Friday: BP to Detail Gulf Plan; July Now Deadliest Month for U.S. in Afghanistan

Updated 10:45 a.m. EST
The U.S. military has announced that three more American troops have been killed in Afghanistan, raising the monthly toll to 66.

Posted 10:10 a.m. EST
Newly-named BP CEO Bob Dudley will outline the company’s long-term plans to aid Gulf recovery efforts Friday and announce the addition of former FEMA chief James Lee Witt as a new leader in the oil spill response effort.

Dudley will be in Biloxi, Miss., to announce that Witt will support the company’s recovery efforts. Local officials have recently voiced concern that with the broken wellhead capped, BP may wind down its efforts.

Illustrating these concerns, The New York Times reports Friday on how the Gulf of Mexico has long been a dumping ground for industry:

[L]ike no other American body of water, the gulf bears the environmental consequences of the country’s economic pursuits and appetites, including oil and corn.

There are around 4,000 offshore oil and gas platforms and tens of thousands of miles of pipeline in the central and western Gulf of Mexico, where 90 percent of the country’s offshore drilling takes place.

This week on the NewsHour, we reported on one man’s mission to help clean up the Gulf.

July Now Deadliest Month for U.S. Troops in Afghanistan

Three U.S. troops were killed in Afghanistan in separate bombings in the last 24 hours, making July the deadliest month for American forces since the Afghan conflict began.

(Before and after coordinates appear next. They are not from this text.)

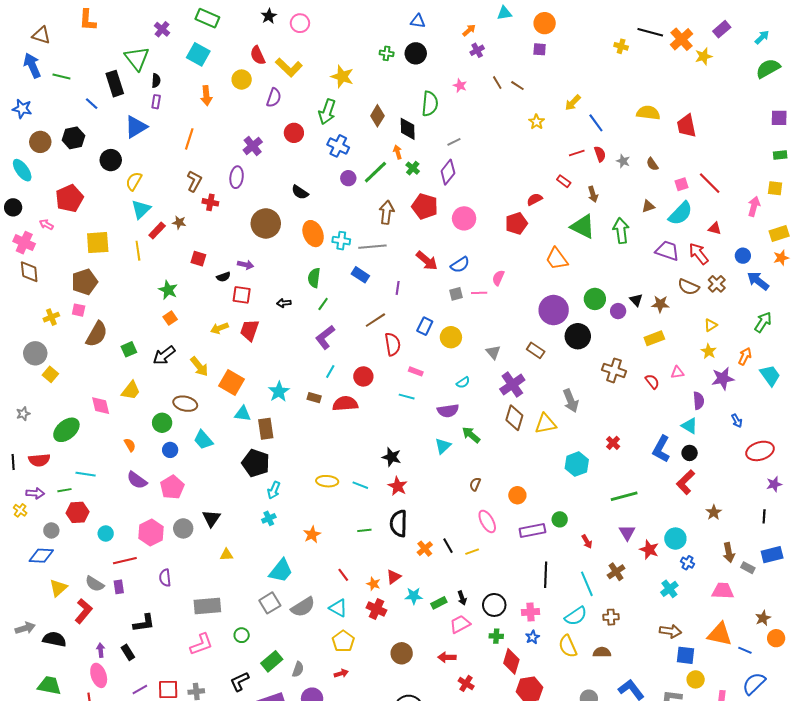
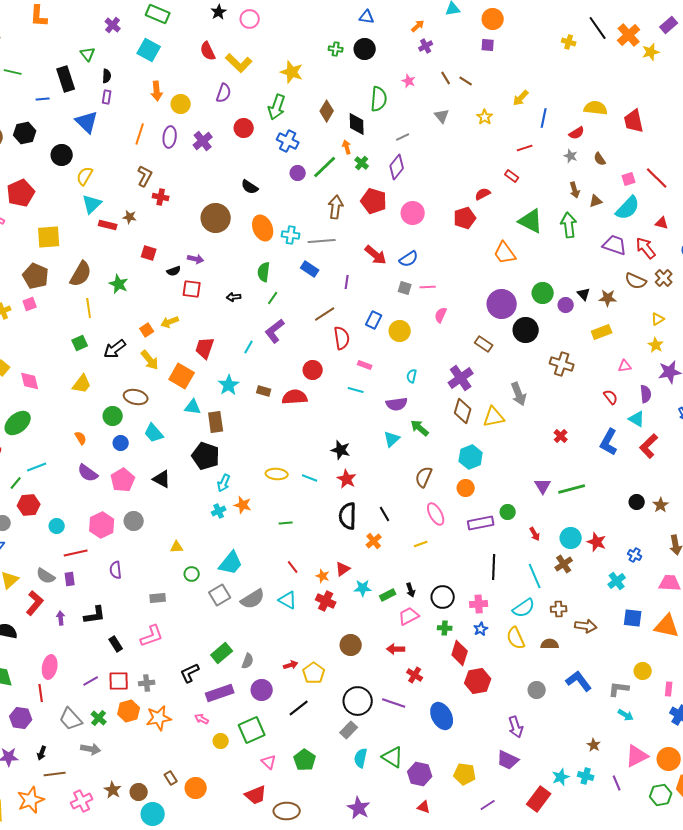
black line: (650, 32) -> (598, 28), turned 40
green triangle: (137, 58) -> (88, 54), size x0.6
yellow circle: (242, 80) -> (181, 104), moved
blue line: (92, 104) -> (43, 99), turned -48
blue line: (596, 123) -> (544, 118), turned 48
blue triangle: (136, 127) -> (87, 122), turned -45
red semicircle: (600, 154) -> (577, 133), moved, turned 77
purple ellipse: (237, 177) -> (170, 137), moved
brown arrow: (593, 194) -> (575, 190), moved
red rectangle: (157, 231) -> (108, 225), turned 60
yellow line: (138, 251) -> (89, 308), moved
pink semicircle: (498, 278) -> (441, 315), moved
brown pentagon: (85, 282) -> (36, 276), turned -30
gray square: (456, 294) -> (405, 288), turned 32
pink square: (79, 310) -> (30, 304), turned -32
orange square: (170, 318) -> (147, 330), moved
red trapezoid: (250, 330) -> (205, 348), moved
brown semicircle: (97, 334) -> (81, 274), moved
gray triangle: (493, 352) -> (442, 116), moved
cyan line: (330, 371) -> (249, 347), moved
red semicircle: (652, 382) -> (611, 397), moved
cyan semicircle: (463, 383) -> (412, 376), turned 136
pink diamond: (101, 406) -> (30, 381), moved
black circle: (690, 453) -> (637, 502), moved
cyan hexagon: (577, 464) -> (471, 457), moved
cyan line: (86, 474) -> (37, 467), turned -30
red L-shape: (685, 482) -> (649, 446), moved
brown semicircle: (475, 484) -> (424, 477), size x1.5
green line: (64, 490) -> (16, 483), turned -40
black triangle: (211, 518) -> (162, 479), moved, turned -36
green line: (364, 530) -> (286, 523), moved
purple triangle: (627, 532) -> (543, 486), moved
orange star: (312, 535) -> (243, 505), moved, turned -30
cyan circle: (675, 539) -> (571, 538), moved
black line: (448, 546) -> (385, 514), moved
gray rectangle: (207, 606) -> (158, 598), size x0.6
brown arrow: (670, 631) -> (586, 626), moved
green circle: (242, 635) -> (192, 574), moved
yellow pentagon: (343, 641) -> (314, 673), moved
purple arrow: (101, 650) -> (61, 618), moved
black rectangle: (128, 652) -> (116, 644), moved
blue square: (685, 655) -> (633, 618), moved
pink ellipse: (99, 675) -> (50, 667), turned 30

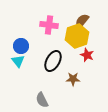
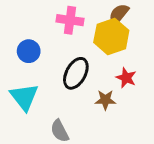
red star: (87, 55) -> (126, 78), moved
cyan triangle: (18, 61) -> (24, 97), moved, size x1.5

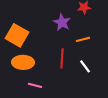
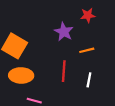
white line: (85, 66) -> (89, 80), turned 48

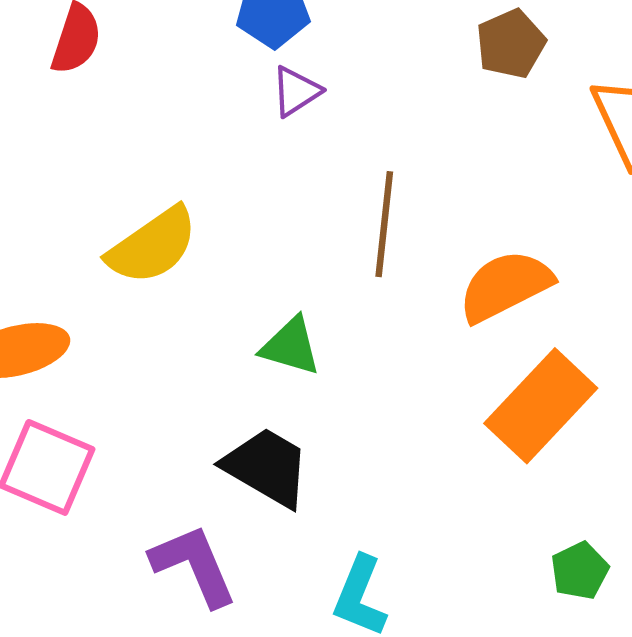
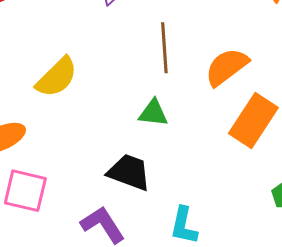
green triangle: (291, 346) -> (153, 113), moved

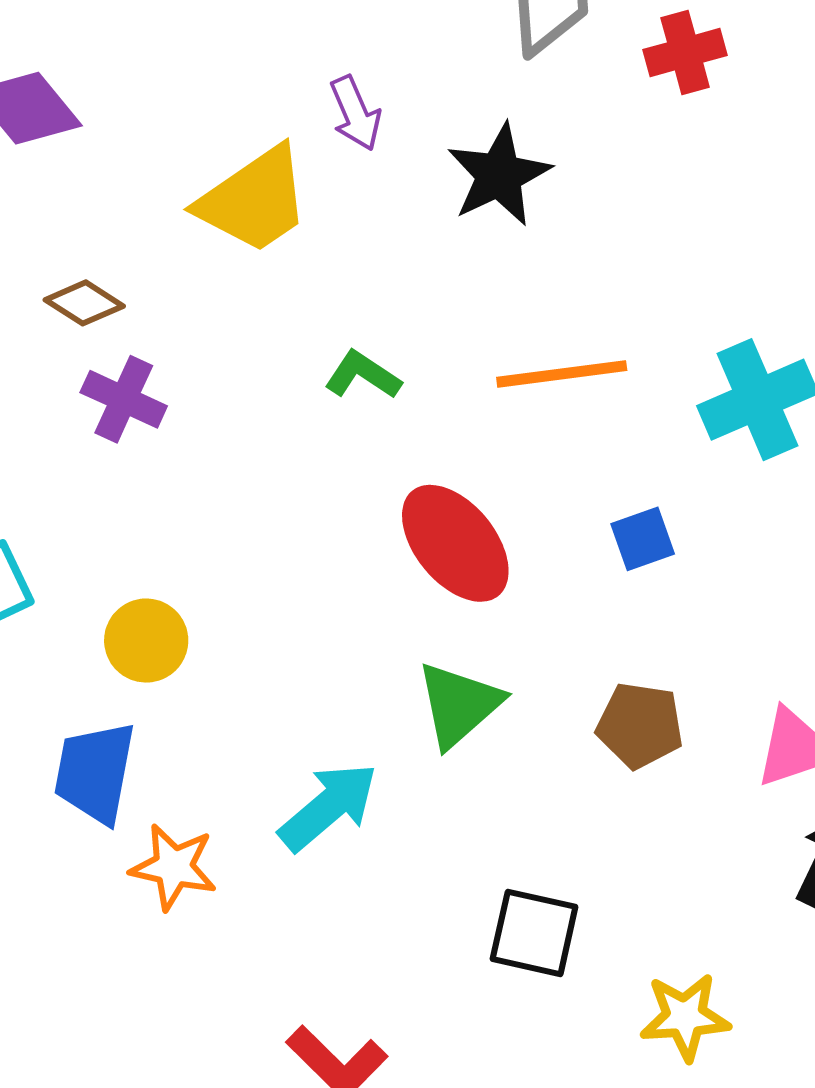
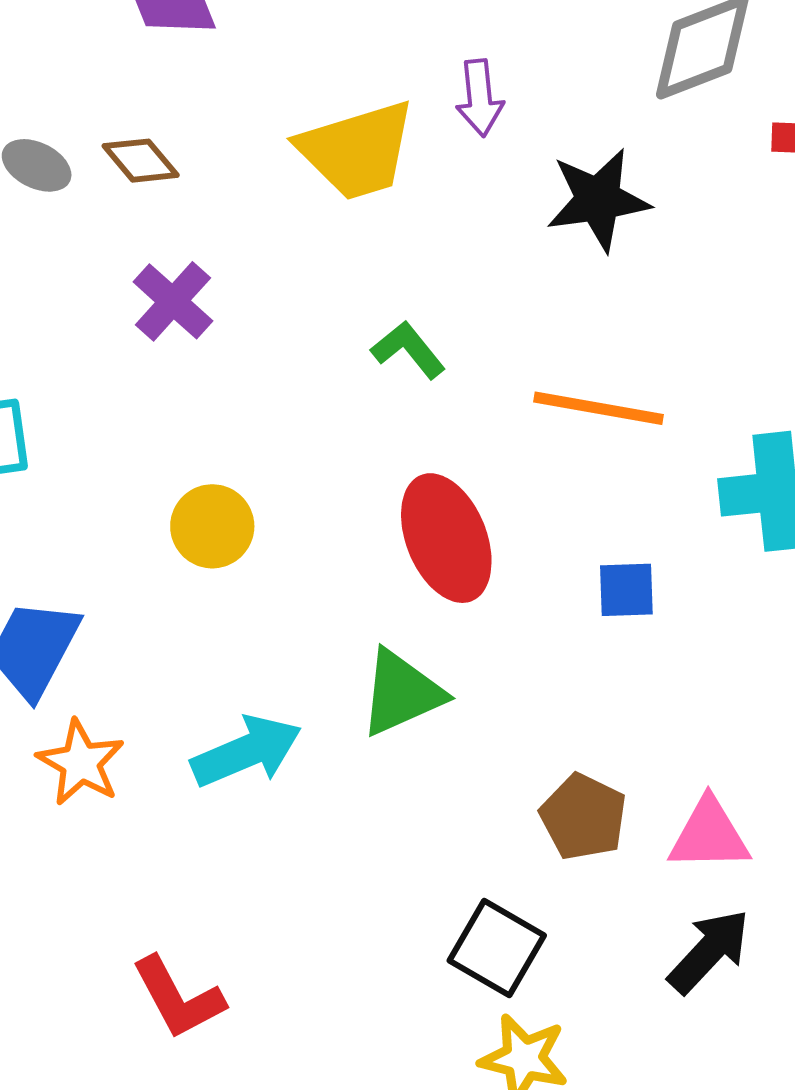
brown diamond: (84, 303) -> (141, 161), moved
yellow circle: (146, 641) -> (212, 526), moved
brown pentagon: (640, 725) -> (583, 817), moved
black square: (534, 933) -> (497, 948), moved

The three U.S. service members died in two separate blasts in southern Afghanistan on Thursday, a NATO statement said Friday. It gave no nationalities, but U.S. officials said all three were Americans, according to the AP. The news agency reports:

The tally of 63 American service member deaths in July is based on military reports compiled by the Associated Press. June had been the deadliest month for both the U.S. and the overall NATO-led force. A total of 104 international service members died last month, including 60 Americans.

GlobalPost has reporters on the ground in Afghanistan and filed this dispatch from a soldier-turned-civilian’s experience in the country.

GDP Numbers Show Recession Deeper Than Previously Thought

The Commerce Department, in revisions issued Friday, estimates the economy shrank 2.6 percent last year. That’s worse than the 2.4 percent decline originally estimated.

The Wall Street Journal reports on what it says about the economy’s recovery:

After suffering its worst downturn since the 1930s, the U.S. economy began taking small steps forward about a year ago, helped by the Federal Reserve’s slashing of lending rates and the government tax cuts. But recent data have raised questions about the recovery’s durability. The job market remains weak, with almost one in 10 Americans unemployed, and growth in consumer spending and manufacturing appears to be slowing down.